To deal with single, double or no quotes you can use a capturing group and a backreference:

\bhref\s*=\s*(["']?)([^"'\s>]*)\1

details:

\bhref\s*=\s*
(["']?)     # capture group 1: can contain a single, a double quote or nothing 
([^"'\s>]*) # capture group 2: all that is not a quote to stop before the possible
            # closing quote, a space (urls don't have spaces, however javascript
            # code can contain spaces) or a ">" to stop at the first space or
            # before the end of the tag if quotes are not used. 
\1          # backreference to the capture group 1

Note that is you use this subpattern you add a capturing group, and the content between a tags is now in the capture group 3. Think to change in your replacement string $2 to $3.

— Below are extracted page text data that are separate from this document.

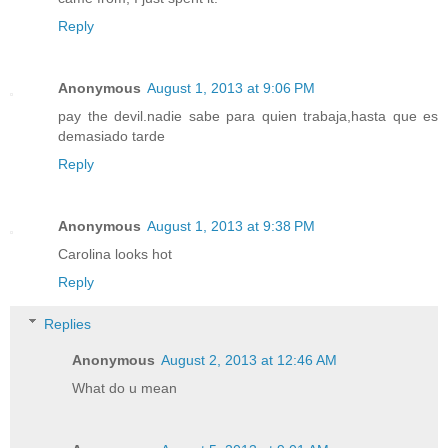
Reply
Anonymous
August 1, 2013 at 9:06 PM
pay the devil.nadie sabe para quien trabaja,hasta que es
demasiado tarde
Reply
Anonymous
August 1, 2013 at 9:38 PM
Carolina looks hot
Reply
Replies
Anonymous
August 2, 2013 at 12:46 AM
What do u mean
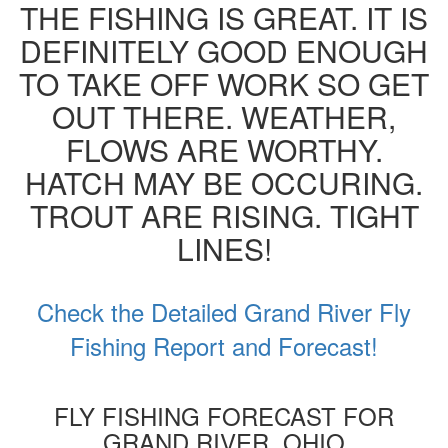
THE FISHING IS GREAT. IT IS
DEFINITELY GOOD ENOUGH
TO TAKE OFF WORK SO GET
OUT THERE. WEATHER,
FLOWS ARE WORTHY.
HATCH MAY BE OCCURING.
TROUT ARE RISING. TIGHT
LINES!
Check the Detailed Grand River Fly
Fishing Report and Forecast!
FLY FISHING FORECAST FOR
GRAND RIVER, OHIO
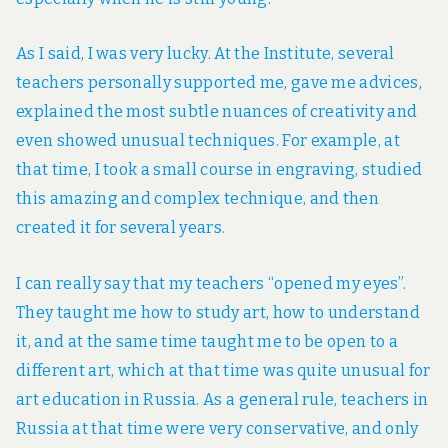
As I said, I was very lucky. At the Institute, several
teachers personally supported me, gave me advices,
explained the most subtle nuances of creativity and
even showed unusual techniques. For example, at
that time, I took a small course in engraving, studied
this amazing and complex technique, and then
created it for several years.
I can really say that my teachers “opened my eyes”.
They taught me how to study art, how to understand
it, and at the same time taught me to be open to a
different art, which at that time was quite unusual for
art education in Russia. As a general rule, teachers in
Russia at that time were very conservative, and only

In fine, you can write your pattern like this:

aString.replace(/<a\s+[\s\S]*?\bhref\s*=\s*(["']?)([^"'\s>]*)\1[^>]*>([\s\S]*?)<\/a>/gi,
               '$3 (Link->$1)');

Question 2

use

href="[^"]+"

instead of

href=\"(.*?)\"

basically this will grab any character till it meets the next "

Though it would probably be easier to implement something like markdown syntax that way you would not have to worry about stripping out the wrong tags, just strip all and replace the markdowns with their html tag counterparts when displaying the text.

For instance on SO you can make a link by just using

[link text](http://linkurl.com)

and a regex to do the replace would be

var displayText = "This is just some text [and this is a link](http://example.com) and then more text";
var linkMarkdown = /\[([^\]]+)\]\(([^\)]+)\)/;
displayText.replace(linkMarkdown,'<a href="$2">$1</a>');

Or use a already made library that will do the conversions.

Question 3

Thank you all for the suggestions; it helped me a lot and had lots of ideas for improving it.

But I think I found the specific cause of the original regex failing. Casimir's answer touches on it, but I didn't understand it until I happened upon this fix.

I had been looking in the wrong place for the problem, here:

/<\s*a.*href=\"(.*?)\".*>(.*?)<\/a>/gi
                       ^

I was able to fix my original query by inserting a question mark after the a.*hre area, like this:

/<\s*a.*?href=\"(.*?)\".*>(.*?)<\/a>/gi
        ^

I do plan on using the other suggestions here to improve my statement further.

-- C